Amanda Squiers; Melanie Lutenbacher; Melissa R. Kaufman; Sharon M. Karp


Pediatr Nurs. 2017;43(6):289-298. 

In This Article

Abstract and Introduction


This quality improvement project aimed to identify barriers and opportunities for successful transition from pediatric to adult health care for a clinic sample of youth with spina bifida. Pediatric patients (N = 16) with spina bifida between the ages of 14 and 21 years and a family member were recruited from the Spina Bifida Clinic at a large regional medical center to participate in a face-to-face semi-structured interview. A standard guide, including select questions from the National Survey of Children with Special Health Care Needs along with inquires specific to the population and clinic setting, were used for each interview. The Health Services Utilization model provided an overall conceptual framework. A total of 16 interviews with patients and family member were completed. Only 25% of the participants reported previous conversation with their pediatric providers regarding transition to adult health care. Meeting adult providers prior to transition (93.8%), a desire for a written transition plan (68.8%), and possessing a copy of the transition policy (68.8%) were identified as beneficial in transition planning. Qualitative findings suggest that parents of children with greater intellectual and physical disability reported increased worry surrounding transition when compared to parents of higher functioning children. Despite availability of published recommendations regarding transition for over a decade, challenges in transition preparation among pediatric patients with spina bifida remain. Feedback from families highlights the need for increased planning, particularly for those with greater functional impairments. Findings will guide the development of a local clinic transition program to address concerns and implement key interventions identified for youth with spina bifida, and offer insight that other nurses and clinics may use in their own settings. Results underscore the ongoing, and as yet, unmet concerns of patients and families.
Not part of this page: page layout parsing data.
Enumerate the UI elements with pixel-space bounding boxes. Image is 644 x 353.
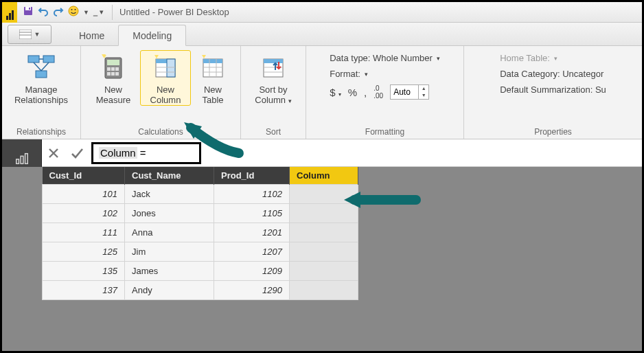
svg-rect-40 [25,154,27,164]
svg-rect-29 [203,59,222,63]
cell-cust-id[interactable]: 137 [43,281,125,300]
cell-new-column[interactable] [290,262,358,281]
formula-input[interactable]: Column = [91,142,201,164]
thousands-button[interactable]: , [364,87,367,98]
new-table-button[interactable]: New Table [192,50,233,106]
table-row[interactable]: 125Jim1207 [43,242,358,262]
currency-button[interactable]: $ ▾ [330,87,341,98]
group-properties: Properties [534,125,572,137]
cell-cust-name[interactable]: Jones [125,204,214,223]
cell-cust-id[interactable]: 102 [43,204,125,223]
table-row[interactable]: 135James1209 [43,262,358,281]
relationships-icon [26,52,56,82]
cell-cust-id[interactable]: 125 [43,242,125,262]
manage-relationships-button[interactable]: Manage Relationships [9,50,73,106]
col-new-column[interactable]: Column [290,167,358,185]
group-formatting: Formatting [365,125,404,137]
window-title: Untitled - Power BI Desktop [115,7,229,17]
col-prod-id[interactable]: Prod_Id [214,167,290,185]
group-relationships: Relationships [16,125,66,137]
cell-cust-name[interactable]: Andy [125,281,214,300]
cell-prod-id[interactable]: 1290 [214,281,290,300]
cell-prod-id[interactable]: 1207 [214,242,290,262]
cell-prod-id[interactable]: 1105 [214,204,290,223]
svg-rect-9 [28,56,39,62]
table-row[interactable]: 102Jones1105 [43,204,358,223]
sort-icon [258,52,288,82]
cell-cust-name[interactable]: Jim [125,242,214,262]
new-column-button[interactable]: New Column [140,50,191,106]
cell-cust-name[interactable]: James [125,262,214,281]
cell-cust-id[interactable]: 101 [43,185,125,204]
title-bar: ▼ ‗ ▾ Untitled - Power BI Desktop [2,2,642,23]
svg-rect-6 [19,30,32,39]
formula-cancel[interactable] [42,142,65,164]
cell-prod-id[interactable]: 1209 [214,262,290,281]
home-table-dropdown[interactable]: Home Table: ▾ [500,53,606,63]
svg-point-4 [71,9,73,10]
qat-dropdown-icon[interactable]: ‗ ▾ [93,8,104,16]
svg-rect-11 [36,71,47,78]
data-category-dropdown[interactable]: Data Category: Uncategor [500,69,606,79]
svg-line-13 [34,62,41,71]
data-grid[interactable]: Cust_Id Cust_Name Prod_Id Column 101Jack… [42,167,642,351]
table-icon [198,52,228,82]
formula-commit[interactable] [65,142,89,164]
quick-access-toolbar: ▼ ‗ ▾ [17,5,109,19]
svg-rect-21 [111,72,115,76]
svg-rect-22 [115,72,119,76]
cell-new-column[interactable] [290,223,358,242]
measure-icon [98,52,128,82]
svg-point-3 [69,6,78,16]
smiley-icon[interactable] [68,5,79,19]
cell-cust-id[interactable]: 135 [43,262,125,281]
decimals-stepper[interactable]: ▲▼ [390,84,429,100]
table-row[interactable]: 111Anna1201 [43,223,358,242]
tab-home[interactable]: Home [65,25,118,45]
svg-point-5 [75,9,76,10]
group-sort: Sort [266,125,281,137]
redo-icon[interactable] [53,5,64,19]
col-cust-name[interactable]: Cust_Name [125,167,214,185]
cell-new-column[interactable] [290,185,358,204]
cell-prod-id[interactable]: 1102 [214,185,290,204]
formula-bar: Column = [42,139,642,167]
tab-modeling[interactable]: Modeling [118,25,186,46]
cell-prod-id[interactable]: 1201 [214,223,290,242]
ribbon-tabbar: ▼ Home Modeling [2,23,642,46]
svg-rect-25 [167,59,175,77]
percent-button[interactable]: % [348,87,357,98]
group-calculations: Calculations [138,125,183,137]
svg-rect-38 [16,159,19,163]
default-summarization-dropdown[interactable]: Default Summarization: Su [500,84,606,95]
data-type-dropdown[interactable]: Data type: Whole Number ▾ [330,53,440,63]
svg-rect-35 [264,59,283,63]
svg-rect-18 [111,67,115,71]
column-icon [150,52,181,82]
sort-by-column-button[interactable]: Sort by Column ▾ [248,50,299,107]
table-row[interactable]: 101Jack1102 [43,185,358,204]
decimals-icon: .0.00 [373,84,383,100]
svg-rect-39 [21,156,23,163]
cell-new-column[interactable] [290,281,358,300]
cell-new-column[interactable] [290,204,358,223]
svg-rect-17 [107,67,111,71]
new-measure-button[interactable]: New Measure [88,50,139,106]
svg-rect-16 [107,60,119,65]
svg-rect-10 [43,56,54,62]
cell-cust-id[interactable]: 111 [43,223,125,242]
view-switcher[interactable]: ▼ [8,25,51,44]
app-icon [2,2,17,23]
cell-cust-name[interactable]: Anna [125,223,214,242]
undo-icon[interactable] [38,5,49,19]
cell-cust-name[interactable]: Jack [125,185,214,204]
ribbon: Manage Relationships Relationships New M… [2,46,642,139]
svg-rect-2 [29,8,30,10]
table-row[interactable]: 137Andy1290 [43,281,358,300]
format-dropdown[interactable]: Format: ▾ [330,69,440,79]
save-icon[interactable] [23,5,34,19]
cell-new-column[interactable] [290,242,358,262]
svg-rect-20 [107,72,111,76]
chevron-down-icon[interactable]: ▼ [83,9,89,16]
col-cust-id[interactable]: Cust_Id [43,167,125,185]
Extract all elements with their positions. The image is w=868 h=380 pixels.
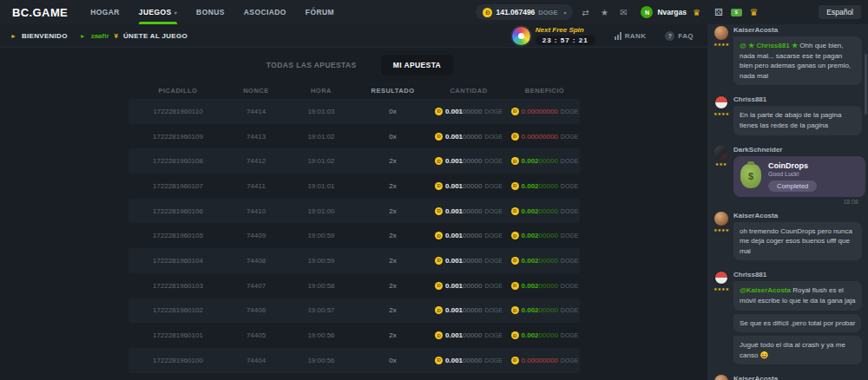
balance-selector[interactable]: Ð 141.067496 DOGE ▾ xyxy=(476,4,573,20)
table-row[interactable]: 1722281960106 74410 19:01:00 2x Ð 0.0010… xyxy=(128,199,580,224)
chat-avatar[interactable] xyxy=(714,26,728,40)
user-menu[interactable]: N Nvargas ♛ xyxy=(641,6,700,18)
currency-label: DOGE xyxy=(484,108,503,115)
bet-result: 2x xyxy=(358,257,428,265)
language-button[interactable]: Español xyxy=(819,5,861,19)
bet-hash: 1722281960108 xyxy=(128,157,228,165)
bet-result: 2x xyxy=(358,207,428,215)
nav-asociado[interactable]: ASOCIADO xyxy=(244,0,286,24)
table-row[interactable]: 1722281960109 74413 19:01:02 0x Ð 0.0010… xyxy=(128,124,580,149)
announcement-username[interactable]: zaafir xyxy=(91,32,109,40)
chat-avatar[interactable] xyxy=(714,271,728,285)
currency-label: DOGE xyxy=(484,158,503,164)
moneybag-icon xyxy=(740,164,761,188)
chat-message-left: ★★★★ xyxy=(713,212,728,265)
coindrops-completed-button[interactable]: Completed xyxy=(768,180,817,192)
table-row[interactable]: 1722281960110 74414 19:01:03 0x Ð 0.0010… xyxy=(128,99,580,124)
bet-hash: 1722281960104 xyxy=(128,257,228,265)
chat-avatar[interactable] xyxy=(714,375,728,380)
free-spin-title: Next Free Spin xyxy=(536,26,595,34)
table-row[interactable]: 1722281960105 74409 19:00:59 2x Ð 0.0010… xyxy=(128,223,580,248)
table-row[interactable]: 1722281960100 74404 19:00:56 0x Ð 0.0010… xyxy=(128,348,580,373)
currency-label: DOGE xyxy=(561,307,579,313)
tab-todas-las-apuestas[interactable]: TODAS LAS APUESTAS xyxy=(254,55,369,75)
chat-message: ★★★★ KaiserAcosta @ ★ Chriss881 ★ Jajaja… xyxy=(713,375,862,380)
logo[interactable]: BC.GAME xyxy=(12,6,68,19)
table-row[interactable]: 1722281960102 74406 19:00:57 2x Ð 0.0010… xyxy=(128,298,580,324)
bets-table: PICADILLO NONCE HORA RESULTADO CANTIDAD … xyxy=(128,82,580,373)
table-row[interactable]: 1722281960101 74405 19:00:56 2x Ð 0.0010… xyxy=(128,323,580,348)
bet-hash: 1722281960110 xyxy=(128,108,228,115)
bet-time: 19:01:00 xyxy=(285,207,358,215)
doge-coin-icon: Ð xyxy=(435,306,443,314)
bet-time: 19:00:59 xyxy=(285,257,358,265)
chat-message-left: ★★★★ xyxy=(713,95,728,138)
bet-amount: Ð 0.00100000 DOGE xyxy=(428,157,510,165)
dice-icon[interactable]: ⚄ xyxy=(714,7,723,18)
rank-label: RANK xyxy=(625,32,647,40)
bet-amount: Ð 0.00100000 DOGE xyxy=(428,331,510,339)
chat-message-left: ★★★★ xyxy=(713,271,728,368)
doge-coin-icon: Ð xyxy=(435,157,443,165)
tab-mi-apuesta[interactable]: MI APUESTA xyxy=(381,55,453,75)
chat-timestamp: 18:08 xyxy=(733,199,862,205)
doge-coin-icon: Ð xyxy=(511,282,519,290)
bet-result: 2x xyxy=(358,306,428,314)
nav-juegos[interactable]: JUEGOS▾ xyxy=(139,0,177,24)
chat-username[interactable]: Chriss881 xyxy=(733,271,862,278)
chat-avatar[interactable] xyxy=(714,212,728,226)
table-row[interactable]: 1722281960107 74411 19:01:01 2x Ð 0.0010… xyxy=(128,174,580,199)
currency-label: DOGE xyxy=(561,283,579,289)
currency-label: DOGE xyxy=(484,332,503,338)
doge-coin-icon: Ð xyxy=(435,232,443,239)
nav-hogar[interactable]: HOGAR xyxy=(90,0,120,24)
bet-nonce: 74404 xyxy=(228,357,285,364)
table-row[interactable]: 1722281960104 74408 19:00:59 2x Ð 0.0010… xyxy=(128,248,580,273)
bet-result: 2x xyxy=(358,282,428,290)
topbar-main: BC.GAME HOGAR JUEGOS▾ BONUS ASOCIADO FÓR… xyxy=(0,0,707,24)
bet-time: 19:00:56 xyxy=(285,331,358,339)
table-row[interactable]: 1722281960103 74407 19:00:58 2x Ð 0.0010… xyxy=(128,273,580,298)
doge-coin-icon: Ð xyxy=(511,232,519,239)
content: ► BIENVENIDO ► zaafir ¥ ÚNETE AL JUEGO N… xyxy=(0,24,868,380)
currency-label: DOGE xyxy=(561,158,579,164)
bet-nonce: 74407 xyxy=(228,282,285,290)
chat-username[interactable]: KaiserAcosta xyxy=(733,212,862,219)
bet-time: 19:00:58 xyxy=(285,282,358,290)
bet-nonce: 74406 xyxy=(228,306,285,314)
chat-username[interactable]: DarkSchneider xyxy=(733,146,862,154)
chat-avatar[interactable] xyxy=(714,146,728,160)
free-spin-widget[interactable]: Next Free Spin 23 : 57 : 21 xyxy=(512,26,595,45)
currency-label: DOGE xyxy=(561,357,579,364)
coindrops-title: CoinDrops xyxy=(768,161,817,170)
chat-username[interactable]: KaiserAcosta xyxy=(733,375,862,380)
chat-message: ★★★ DarkSchneider CoinDropsGood Luck!Com… xyxy=(713,146,862,205)
nav-label: FÓRUM xyxy=(306,8,334,16)
trophy-icon[interactable]: ♛ xyxy=(750,7,759,18)
swap-icon[interactable]: ⇄ xyxy=(578,5,592,19)
bet-amount: Ð 0.00100000 DOGE xyxy=(428,232,510,239)
coindrops-card[interactable]: CoinDropsGood Luck!Completed xyxy=(733,156,865,197)
mail-icon[interactable]: ✉ xyxy=(616,5,630,19)
bet-result: 2x xyxy=(358,182,428,190)
chat-avatar[interactable] xyxy=(714,95,728,109)
bet-hash: 1722281960105 xyxy=(128,232,228,239)
chat-username[interactable]: KaiserAcosta xyxy=(733,26,862,34)
column-hora: HORA xyxy=(285,87,358,95)
table-header: PICADILLO NONCE HORA RESULTADO CANTIDAD … xyxy=(128,82,580,99)
nav-bonus[interactable]: BONUS xyxy=(196,0,225,24)
chat-mention[interactable]: @ ★ Chriss881 ★ xyxy=(740,42,799,49)
table-row[interactable]: 1722281960108 74412 19:01:02 2x Ð 0.0010… xyxy=(128,148,580,174)
nav-forum[interactable]: FÓRUM xyxy=(306,0,334,24)
balance-amount: 141.067496 xyxy=(496,8,535,16)
chat-scrollbar[interactable] xyxy=(865,54,867,115)
faq-button[interactable]: ? FAQ xyxy=(665,31,694,41)
rank-button[interactable]: RANK xyxy=(615,32,647,40)
chat-username[interactable]: Chriss881 xyxy=(733,95,862,103)
chat-mention[interactable]: @KaiserAcosta xyxy=(740,286,792,294)
bet-amount: Ð 0.00100000 DOGE xyxy=(428,182,510,190)
cash-icon[interactable]: $ xyxy=(731,9,742,16)
currency-label: DOGE xyxy=(484,208,503,214)
bonus-star-icon[interactable]: ★ xyxy=(597,5,611,19)
bet-amount: Ð 0.00100000 DOGE xyxy=(428,306,510,314)
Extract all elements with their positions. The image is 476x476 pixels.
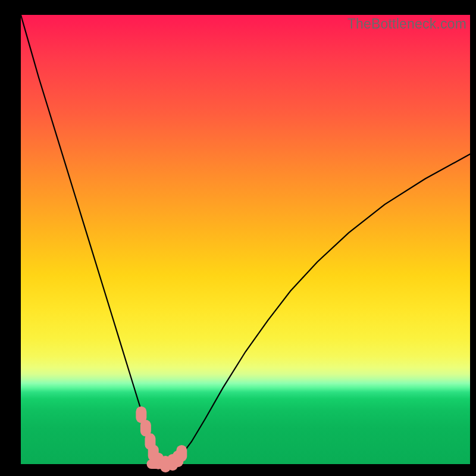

Spina bifida is a neural tube defect affecting 3.49 out of every 10,000 births in the United States (Centers for Disease Control and Prevention [CDC], 2014). Historically, children born with spina bifida rarely survived past their second decade (Bowman, McLone, Grant, Tomita, & Ito, 2001). Currently, advancements in surgical and medical management have resulted in 85% of children affected with spina bifida living into adulthood (Mukherjee, 2007). Evidence suggests youth with special healthcare needs, such as those with spina bifida, face greater challenges making such predictable transitions to adult care (American Academy of Pediatrics [AAP], American Academy of Family Physicians [AAFP], American College of Physicians-American Society of Internal Medicine [ACP-ASIM], 2002). As a result, patients may forgo regular care once dismissed from pediatric clinics, resulting in an eventual decline in health as they age (Okumura, Hersh, Hilton, & Lotstein, 2013).

Recognition of this critical milestone and the associated challenges has led to increased attention on how best to prepare youth with special healthcare needs and their families to more seamlessly move from pediatric to adult care. This report describes a pilot quality improvement project to enhance the experiences of youth with spina bifida as they transition from pediatric to adult health care in a large Northwestern regional medical center. The purpose of this project was to identify and describe perceived barriers and opportunities to successful transition from pediatric to adult health care in a clinic sample of youth with spina bifida receiving care at the medical center. Project findings provide the foundation for the development and implementation of a formal transition program to meet the needs of youth with spina bifida and their families.